== WHAT YOU WILL DO ==
Copy every line from the records that holds the word "Ware".

== MATERIAL PROVIDED ==
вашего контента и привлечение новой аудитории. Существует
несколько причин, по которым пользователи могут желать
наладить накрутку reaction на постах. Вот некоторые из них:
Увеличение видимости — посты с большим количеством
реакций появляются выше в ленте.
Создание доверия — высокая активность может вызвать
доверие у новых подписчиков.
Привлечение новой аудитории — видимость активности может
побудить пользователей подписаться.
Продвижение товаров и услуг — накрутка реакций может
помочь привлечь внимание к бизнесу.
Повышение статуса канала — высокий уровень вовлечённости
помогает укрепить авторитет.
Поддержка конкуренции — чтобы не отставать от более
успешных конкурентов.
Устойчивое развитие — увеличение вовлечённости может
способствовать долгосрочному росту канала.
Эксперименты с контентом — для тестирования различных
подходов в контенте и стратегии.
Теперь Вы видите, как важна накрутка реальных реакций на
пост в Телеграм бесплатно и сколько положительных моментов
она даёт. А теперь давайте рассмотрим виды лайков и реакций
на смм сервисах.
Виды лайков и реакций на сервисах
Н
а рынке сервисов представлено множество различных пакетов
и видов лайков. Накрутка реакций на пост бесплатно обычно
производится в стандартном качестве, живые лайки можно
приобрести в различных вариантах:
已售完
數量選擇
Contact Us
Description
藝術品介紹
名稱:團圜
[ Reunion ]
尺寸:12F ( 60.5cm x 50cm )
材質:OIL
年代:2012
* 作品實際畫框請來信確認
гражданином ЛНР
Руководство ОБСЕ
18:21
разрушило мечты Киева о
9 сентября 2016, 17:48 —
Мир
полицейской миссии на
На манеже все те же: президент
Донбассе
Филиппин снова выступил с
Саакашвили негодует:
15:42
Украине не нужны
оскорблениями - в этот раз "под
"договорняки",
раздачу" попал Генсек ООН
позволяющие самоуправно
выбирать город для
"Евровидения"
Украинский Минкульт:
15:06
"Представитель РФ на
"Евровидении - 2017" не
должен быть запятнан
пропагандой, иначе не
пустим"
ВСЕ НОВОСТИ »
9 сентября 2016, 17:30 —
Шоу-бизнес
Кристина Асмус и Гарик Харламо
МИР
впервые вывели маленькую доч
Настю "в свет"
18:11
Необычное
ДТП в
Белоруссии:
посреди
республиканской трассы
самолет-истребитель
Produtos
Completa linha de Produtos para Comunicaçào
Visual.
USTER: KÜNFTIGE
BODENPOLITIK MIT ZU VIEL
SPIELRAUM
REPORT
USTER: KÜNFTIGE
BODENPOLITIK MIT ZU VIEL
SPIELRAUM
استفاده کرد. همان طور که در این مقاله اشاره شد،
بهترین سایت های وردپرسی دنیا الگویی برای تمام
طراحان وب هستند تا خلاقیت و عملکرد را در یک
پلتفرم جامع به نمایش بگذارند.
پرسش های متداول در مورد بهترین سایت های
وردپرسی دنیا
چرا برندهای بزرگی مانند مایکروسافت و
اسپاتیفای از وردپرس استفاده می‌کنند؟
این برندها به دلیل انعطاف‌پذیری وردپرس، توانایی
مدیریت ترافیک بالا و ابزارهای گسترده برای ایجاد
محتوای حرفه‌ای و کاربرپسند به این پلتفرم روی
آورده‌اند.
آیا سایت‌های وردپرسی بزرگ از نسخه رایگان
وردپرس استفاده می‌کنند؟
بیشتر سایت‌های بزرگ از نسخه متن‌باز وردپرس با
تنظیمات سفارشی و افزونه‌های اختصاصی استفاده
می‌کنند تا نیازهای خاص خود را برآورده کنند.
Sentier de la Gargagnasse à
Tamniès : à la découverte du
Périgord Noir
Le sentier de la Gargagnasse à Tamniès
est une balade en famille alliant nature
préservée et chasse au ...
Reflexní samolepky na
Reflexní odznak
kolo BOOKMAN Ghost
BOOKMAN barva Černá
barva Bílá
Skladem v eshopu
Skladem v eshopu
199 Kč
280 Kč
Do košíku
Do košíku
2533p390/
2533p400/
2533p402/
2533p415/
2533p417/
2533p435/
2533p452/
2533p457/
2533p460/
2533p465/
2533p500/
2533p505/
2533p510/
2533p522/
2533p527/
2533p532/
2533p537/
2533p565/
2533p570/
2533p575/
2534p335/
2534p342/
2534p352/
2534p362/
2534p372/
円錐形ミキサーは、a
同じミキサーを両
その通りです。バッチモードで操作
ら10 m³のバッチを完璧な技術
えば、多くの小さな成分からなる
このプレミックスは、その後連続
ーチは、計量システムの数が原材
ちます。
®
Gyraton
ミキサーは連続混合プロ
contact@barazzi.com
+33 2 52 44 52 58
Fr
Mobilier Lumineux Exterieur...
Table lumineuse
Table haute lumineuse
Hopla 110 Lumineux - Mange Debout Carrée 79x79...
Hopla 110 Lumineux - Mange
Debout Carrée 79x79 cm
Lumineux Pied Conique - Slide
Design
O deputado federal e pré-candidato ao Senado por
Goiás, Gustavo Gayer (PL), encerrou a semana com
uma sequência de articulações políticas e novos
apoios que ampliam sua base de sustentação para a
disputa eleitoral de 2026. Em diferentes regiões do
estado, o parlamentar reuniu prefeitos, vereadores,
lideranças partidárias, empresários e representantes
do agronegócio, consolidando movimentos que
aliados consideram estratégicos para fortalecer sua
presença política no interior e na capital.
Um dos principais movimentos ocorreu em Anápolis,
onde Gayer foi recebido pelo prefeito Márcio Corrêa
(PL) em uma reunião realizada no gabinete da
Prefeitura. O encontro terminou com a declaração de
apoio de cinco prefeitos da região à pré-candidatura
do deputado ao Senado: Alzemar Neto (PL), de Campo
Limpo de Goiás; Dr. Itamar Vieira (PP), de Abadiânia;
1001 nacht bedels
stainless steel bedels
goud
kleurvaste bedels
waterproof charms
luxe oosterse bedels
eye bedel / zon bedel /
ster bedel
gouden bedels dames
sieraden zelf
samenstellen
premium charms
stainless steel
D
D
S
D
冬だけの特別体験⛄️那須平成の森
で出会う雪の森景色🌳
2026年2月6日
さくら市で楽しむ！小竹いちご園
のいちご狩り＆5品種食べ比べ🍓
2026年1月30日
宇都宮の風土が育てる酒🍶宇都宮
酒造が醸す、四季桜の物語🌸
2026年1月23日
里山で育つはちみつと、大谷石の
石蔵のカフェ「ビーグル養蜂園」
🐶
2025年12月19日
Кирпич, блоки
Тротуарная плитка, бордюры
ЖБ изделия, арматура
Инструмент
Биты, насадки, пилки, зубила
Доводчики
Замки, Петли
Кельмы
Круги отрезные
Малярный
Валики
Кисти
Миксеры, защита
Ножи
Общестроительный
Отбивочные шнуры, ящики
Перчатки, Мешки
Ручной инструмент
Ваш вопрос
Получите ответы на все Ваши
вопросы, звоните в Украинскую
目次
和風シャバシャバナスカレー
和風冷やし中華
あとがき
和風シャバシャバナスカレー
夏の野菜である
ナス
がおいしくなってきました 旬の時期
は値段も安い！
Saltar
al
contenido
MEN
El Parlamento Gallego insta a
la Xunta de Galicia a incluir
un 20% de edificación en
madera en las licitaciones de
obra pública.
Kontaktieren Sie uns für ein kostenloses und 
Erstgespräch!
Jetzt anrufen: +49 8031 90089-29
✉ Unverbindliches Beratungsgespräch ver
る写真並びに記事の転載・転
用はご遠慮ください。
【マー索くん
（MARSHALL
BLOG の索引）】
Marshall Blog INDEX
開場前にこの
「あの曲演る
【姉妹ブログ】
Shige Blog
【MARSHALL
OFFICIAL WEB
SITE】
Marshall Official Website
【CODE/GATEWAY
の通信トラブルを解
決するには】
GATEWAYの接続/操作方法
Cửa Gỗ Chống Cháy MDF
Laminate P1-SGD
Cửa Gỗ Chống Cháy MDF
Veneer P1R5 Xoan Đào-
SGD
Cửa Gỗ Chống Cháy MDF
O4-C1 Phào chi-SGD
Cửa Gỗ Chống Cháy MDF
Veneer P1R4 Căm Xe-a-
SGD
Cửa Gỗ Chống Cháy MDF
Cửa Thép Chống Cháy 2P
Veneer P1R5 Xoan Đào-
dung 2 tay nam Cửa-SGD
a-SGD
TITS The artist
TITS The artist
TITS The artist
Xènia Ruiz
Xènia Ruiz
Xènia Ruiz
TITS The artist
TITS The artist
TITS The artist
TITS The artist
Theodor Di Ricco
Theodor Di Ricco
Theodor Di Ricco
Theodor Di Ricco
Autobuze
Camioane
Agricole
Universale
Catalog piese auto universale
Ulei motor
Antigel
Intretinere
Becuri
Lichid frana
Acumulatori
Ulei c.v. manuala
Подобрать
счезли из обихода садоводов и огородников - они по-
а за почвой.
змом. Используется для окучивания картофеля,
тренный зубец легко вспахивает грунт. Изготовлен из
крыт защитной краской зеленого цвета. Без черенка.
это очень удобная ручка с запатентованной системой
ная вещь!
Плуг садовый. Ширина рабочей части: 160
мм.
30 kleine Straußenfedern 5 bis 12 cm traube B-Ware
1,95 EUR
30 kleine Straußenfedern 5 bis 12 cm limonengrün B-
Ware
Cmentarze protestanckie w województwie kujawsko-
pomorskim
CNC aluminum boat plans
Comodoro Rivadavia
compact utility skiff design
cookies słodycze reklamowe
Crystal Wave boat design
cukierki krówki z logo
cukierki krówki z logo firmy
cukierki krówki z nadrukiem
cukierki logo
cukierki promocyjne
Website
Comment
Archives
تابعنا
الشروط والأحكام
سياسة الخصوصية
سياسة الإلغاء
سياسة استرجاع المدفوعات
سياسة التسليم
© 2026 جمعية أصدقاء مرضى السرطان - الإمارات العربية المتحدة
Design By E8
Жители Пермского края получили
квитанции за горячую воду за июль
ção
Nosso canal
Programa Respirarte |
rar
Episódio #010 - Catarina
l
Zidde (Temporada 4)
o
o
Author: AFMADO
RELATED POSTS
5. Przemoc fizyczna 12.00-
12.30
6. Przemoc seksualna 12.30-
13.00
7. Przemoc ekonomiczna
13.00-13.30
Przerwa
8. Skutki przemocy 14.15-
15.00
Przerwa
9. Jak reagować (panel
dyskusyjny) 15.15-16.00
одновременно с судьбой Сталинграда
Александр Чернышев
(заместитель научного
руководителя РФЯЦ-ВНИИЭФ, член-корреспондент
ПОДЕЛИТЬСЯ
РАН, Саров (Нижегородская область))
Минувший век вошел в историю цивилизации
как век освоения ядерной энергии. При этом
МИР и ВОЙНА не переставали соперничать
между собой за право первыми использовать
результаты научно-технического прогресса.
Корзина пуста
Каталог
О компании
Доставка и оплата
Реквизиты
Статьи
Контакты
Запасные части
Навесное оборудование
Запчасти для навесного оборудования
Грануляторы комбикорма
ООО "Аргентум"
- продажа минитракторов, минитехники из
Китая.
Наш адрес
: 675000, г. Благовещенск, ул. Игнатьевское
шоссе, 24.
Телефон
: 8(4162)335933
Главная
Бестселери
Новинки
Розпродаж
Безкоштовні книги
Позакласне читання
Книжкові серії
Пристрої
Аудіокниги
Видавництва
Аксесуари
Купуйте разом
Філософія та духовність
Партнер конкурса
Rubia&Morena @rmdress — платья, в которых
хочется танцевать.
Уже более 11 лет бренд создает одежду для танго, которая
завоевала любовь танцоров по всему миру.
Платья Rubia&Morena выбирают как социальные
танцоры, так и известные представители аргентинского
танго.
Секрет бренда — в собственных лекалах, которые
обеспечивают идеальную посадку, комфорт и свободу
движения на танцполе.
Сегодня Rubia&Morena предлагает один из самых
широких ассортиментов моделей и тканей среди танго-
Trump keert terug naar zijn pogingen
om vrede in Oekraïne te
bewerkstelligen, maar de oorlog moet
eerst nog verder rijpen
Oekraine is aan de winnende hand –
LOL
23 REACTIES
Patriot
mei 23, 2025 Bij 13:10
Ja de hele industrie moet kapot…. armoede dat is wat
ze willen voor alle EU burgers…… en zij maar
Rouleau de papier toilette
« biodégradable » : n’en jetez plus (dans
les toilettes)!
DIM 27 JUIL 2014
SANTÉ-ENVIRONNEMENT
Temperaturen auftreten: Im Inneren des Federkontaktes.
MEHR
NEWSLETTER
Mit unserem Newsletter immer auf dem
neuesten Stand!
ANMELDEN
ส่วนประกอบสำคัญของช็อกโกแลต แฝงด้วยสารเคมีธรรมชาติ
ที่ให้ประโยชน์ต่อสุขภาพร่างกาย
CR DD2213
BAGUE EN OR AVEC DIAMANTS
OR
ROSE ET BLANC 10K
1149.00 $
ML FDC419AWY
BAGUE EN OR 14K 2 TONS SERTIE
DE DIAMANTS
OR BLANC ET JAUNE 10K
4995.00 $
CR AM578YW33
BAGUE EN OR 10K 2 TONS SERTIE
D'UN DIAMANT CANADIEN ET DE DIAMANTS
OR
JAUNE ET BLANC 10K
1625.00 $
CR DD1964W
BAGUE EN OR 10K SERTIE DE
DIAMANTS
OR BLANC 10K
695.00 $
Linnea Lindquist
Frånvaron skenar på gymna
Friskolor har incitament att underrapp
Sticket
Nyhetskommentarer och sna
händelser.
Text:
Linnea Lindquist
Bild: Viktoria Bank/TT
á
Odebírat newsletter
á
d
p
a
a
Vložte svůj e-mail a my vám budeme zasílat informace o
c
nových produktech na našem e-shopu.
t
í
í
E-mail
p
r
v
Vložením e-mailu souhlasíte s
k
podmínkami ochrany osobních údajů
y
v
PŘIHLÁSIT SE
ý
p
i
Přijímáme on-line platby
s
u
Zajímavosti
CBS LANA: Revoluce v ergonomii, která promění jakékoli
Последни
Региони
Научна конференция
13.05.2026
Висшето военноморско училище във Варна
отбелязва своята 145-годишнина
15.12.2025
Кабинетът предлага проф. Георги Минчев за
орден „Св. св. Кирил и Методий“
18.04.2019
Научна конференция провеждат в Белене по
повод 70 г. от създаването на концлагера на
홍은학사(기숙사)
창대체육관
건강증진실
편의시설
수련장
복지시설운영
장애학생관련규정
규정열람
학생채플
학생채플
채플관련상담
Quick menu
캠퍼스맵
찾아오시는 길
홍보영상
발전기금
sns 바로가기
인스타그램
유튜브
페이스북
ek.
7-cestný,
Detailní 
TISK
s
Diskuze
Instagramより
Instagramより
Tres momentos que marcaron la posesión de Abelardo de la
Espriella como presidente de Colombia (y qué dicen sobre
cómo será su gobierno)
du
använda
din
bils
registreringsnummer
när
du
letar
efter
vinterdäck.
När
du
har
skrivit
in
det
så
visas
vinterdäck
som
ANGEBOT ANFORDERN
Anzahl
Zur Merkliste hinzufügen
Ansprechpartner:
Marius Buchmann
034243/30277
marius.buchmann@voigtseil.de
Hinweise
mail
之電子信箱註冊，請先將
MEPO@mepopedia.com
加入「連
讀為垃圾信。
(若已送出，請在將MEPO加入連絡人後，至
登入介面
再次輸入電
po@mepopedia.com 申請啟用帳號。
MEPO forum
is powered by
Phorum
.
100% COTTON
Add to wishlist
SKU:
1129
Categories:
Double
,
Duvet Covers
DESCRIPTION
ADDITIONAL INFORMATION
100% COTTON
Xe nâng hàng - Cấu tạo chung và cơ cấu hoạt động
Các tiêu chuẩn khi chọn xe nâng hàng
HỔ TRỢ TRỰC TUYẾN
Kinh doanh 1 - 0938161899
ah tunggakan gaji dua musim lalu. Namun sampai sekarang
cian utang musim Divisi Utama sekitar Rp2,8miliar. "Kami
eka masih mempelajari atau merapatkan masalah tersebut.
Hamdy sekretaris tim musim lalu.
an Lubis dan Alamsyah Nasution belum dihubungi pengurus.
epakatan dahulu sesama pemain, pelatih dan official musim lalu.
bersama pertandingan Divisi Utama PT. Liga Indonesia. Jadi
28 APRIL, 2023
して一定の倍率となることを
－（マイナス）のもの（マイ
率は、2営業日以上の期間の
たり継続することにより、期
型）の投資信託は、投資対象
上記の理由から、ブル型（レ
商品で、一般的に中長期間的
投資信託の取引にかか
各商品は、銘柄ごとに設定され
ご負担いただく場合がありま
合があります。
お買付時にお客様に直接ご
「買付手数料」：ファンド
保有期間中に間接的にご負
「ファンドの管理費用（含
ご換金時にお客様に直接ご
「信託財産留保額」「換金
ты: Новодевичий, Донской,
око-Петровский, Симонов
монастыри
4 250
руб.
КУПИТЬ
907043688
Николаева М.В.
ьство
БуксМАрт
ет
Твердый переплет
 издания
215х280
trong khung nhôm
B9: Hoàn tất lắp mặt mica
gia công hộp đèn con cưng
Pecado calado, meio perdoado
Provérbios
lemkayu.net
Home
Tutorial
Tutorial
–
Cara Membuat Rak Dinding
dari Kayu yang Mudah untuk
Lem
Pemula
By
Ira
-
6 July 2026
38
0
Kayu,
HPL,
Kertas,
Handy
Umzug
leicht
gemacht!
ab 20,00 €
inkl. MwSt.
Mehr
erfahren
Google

== EXERCISE OUTPUT ==
30 kleine Straußenfedern 5 bis 12 cm traube B-Ware
Ware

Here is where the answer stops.